Motor carriers working with the federal government had to send a request to find and purge telecommunications equipment made by five different Chinese companies involved in their operations before the deadline of August 13th.
Earlier this month, American Trucking Associations’ Government Freight Conference hosted a webinar aiming to help carriers become clear on what they needed to do in terms of this provision, which is included in the fiscal year 2019 Defense Authorization bill. This mandate was implemented in an effort to decrease any national security threats within Chinese-made technology–including everything from cell phones to GPS systems to cameras.
“There is likely going to be significant impacts that will be felt across the federal sector,” said a government official who wished to remain anonymous in order to speak candidly. “It’s very clear that the Defense Department and other agencies fully support the intent of the rule. We all know there is a lot of information about how China transmitted data and stole intellectual property, so the intent of the rule to protect our national security is good. But, there will be unintended consequences because of how the specific language was written.”
The Chinese companies believed to include hackers who broke into systems within the U.S. intelligence and defense agencies’ information systems are Dahua Technology, Hikvision, Huawei, Hytera, and ZTE Corp. All affiliates of these companies are included in the provision.
Truckers will need to search for and get rid of any prohibited products within their technology systems, although the tech targeted may be extremely difficult to find within current corporate tech. The industry is still navigating how the government will enforce this requirement and what exactly is covered by the provision.
“I think we’re all catching on to what an incredibly potent statute Sec. 889 of the 2019 National Defense Authorization Act is,” said ATA’s Government Freight Conference executive director, Bill Wanamaker. “As a carrier or broker, how do you know whether any of this covered technology is in your electronic inventory?”
The law incorporates “essential” and “substantial” parts of covered equipment, according to Harold “Buzz” Bailey of Bailey FedK Consulting, and these parts include microelectronic data-routing components. “[When] most telecommunication equipment OEMs can’t ‘fix’ their components to make them Sec. 889 compliant, you have to buy new ‘NDAA-compliant’ equipment,” he explained.
These are the key points Bailey insisted carriers understand:
-Government contractors do not need to perform an audit of a supplier, and only need “reasonable inquiry” regarding its equipment purchase documents.
-Contractors should review their equipment purchase records and determine whether or not records show that the equipment is made by an OEM, installer, or distributor. Carriers should keep in mind that essential OEM components are not the ones in question.
-A trucking company can respond “no” to Part 2 of Sec. 889 if it has not received complete supplier survey answers but has finished a reasonable inquiry of its purchase record.

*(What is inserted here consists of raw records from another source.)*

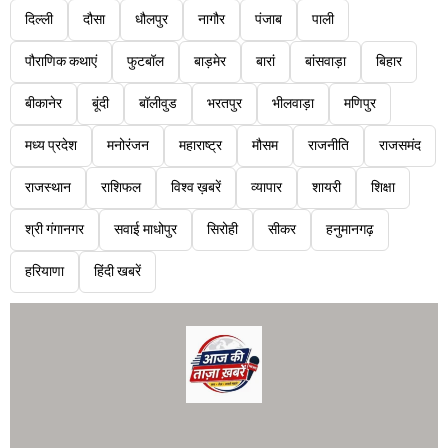
दिल्ली
दौसा
धौलपुर
नागौर
पंजाब
पाली
पौराणिक कथाएं
फुटबॉल
बाड़मेर
बारां
बांसवाड़ा
बिहार
बीकानेर
बूंदी
बॉलीवुड
भरतपुर
भीलवाड़ा
मणिपुर
मध्य प्रदेश
मनोरंजन
महाराष्ट्र
मौसम
राजनीति
राजसमंद
राजस्थान
राशिफल
विश्व ख़बरें
व्यापार
शायरी
शिक्षा
श्री गंगानगर
सवाई माधोपुर
सिरोही
सीकर
हनुमानगढ़
हरियाणा
हिंदी खबरें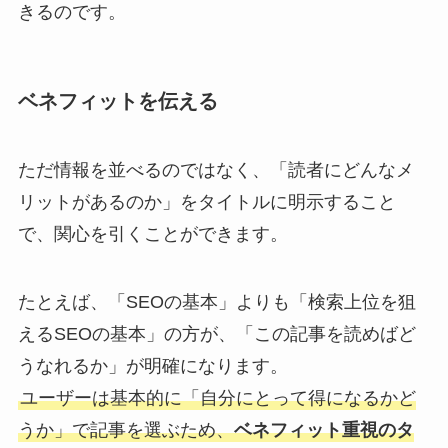
きるのです。
ベネフィットを伝える
ただ情報を並べるのではなく、「読者にどんなメ
リットがあるのか」をタイトルに明示すること
で、関心を引くことができます。
たとえば、「SEOの基本」よりも「検索上位を狙
えるSEOの基本」の方が、「この記事を読めばど
うなれるか」が明確になります。
ユーザーは基本的に「自分にとって得になるかど
うか」で記事を選ぶため、
ベネフィット重視のタ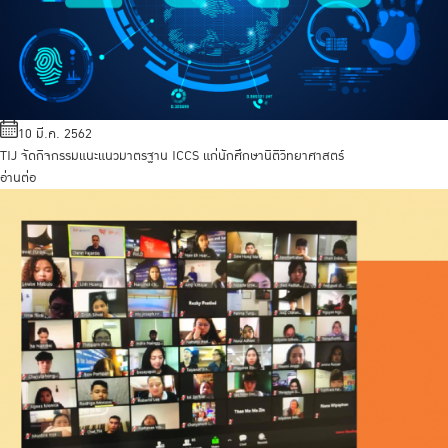
10 มี.ค. 2562
TIJ จัดกิจกรรมแนะแนวมาตรฐาน ICCS แก่นักศึกษานิติวิทยาศาสตร์
อ่านต่อ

-Carriers need to expand their inquiries to both distributors and installers, and should contact OEMs about essential components.
Additionally, Bailey suggested carriers request a delay to the mid-August deadline and contact their congressional delegation despite any congressional reluctance.
“If your existing equipment is not on the list, then it’s probably not compliant,” said Bailey. “This could lead to an expensive ‘rip and replace.’ The government may not mount aggressive enforcement early on, but they may look to make an example of a company blatantly misrepresenting use of covered equipment. There is a waiver process available, but that process will take time and money. It’s best to discuss waivers with government customers sooner rather than later.”
A broad waiver was indeed requested by the Office of the Director of National Intelligence due to the Defense Department’s lack of clarity. Agencies have been able to request waivers either from ODNI or through a tedious internal process.
The Department of Defense has also set up a task force that includes all Defense agencies and services with cybersecurity experts in order to bring about more efficient waiver-issuing coordination.
The task force is meant to ensure consistency so that one service isn’t issued a waiver while another is denied, according to the government official.
“The real insidious part of this is that it’s a marketing opportunity for a lot of companies,” said Bailey. “That’s what really worries me, because these companies would normally say, ‘You’re going too far, government, you shouldn’t cover this and you shouldn’t cover that.’ But the equipment providers are just as happy.”